[Stored data entries]

################

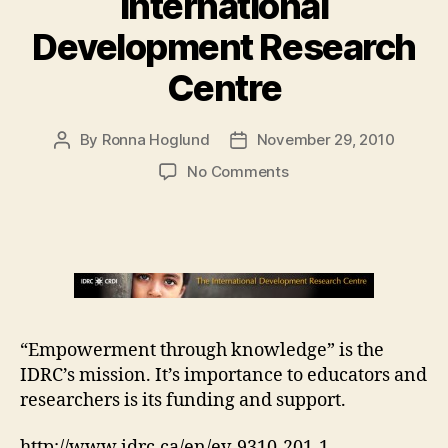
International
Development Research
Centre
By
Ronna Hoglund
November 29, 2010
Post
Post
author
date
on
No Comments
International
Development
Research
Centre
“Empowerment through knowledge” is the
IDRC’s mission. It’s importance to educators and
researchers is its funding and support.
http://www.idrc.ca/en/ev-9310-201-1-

################

**Task directions**.
Repeat every record above exactly, but drop the pictures.

**Task result**.
International
Development Research
Centre
By
Ronna Hoglund
November 29, 2010
Post
Post
author
date
on
No Comments
International
Development
Research
Centre
“Empowerment through knowledge” is the
IDRC’s mission. It’s importance to educators and
researchers is its funding and support.
http://www.idrc.ca/en/ev-9310-201-1-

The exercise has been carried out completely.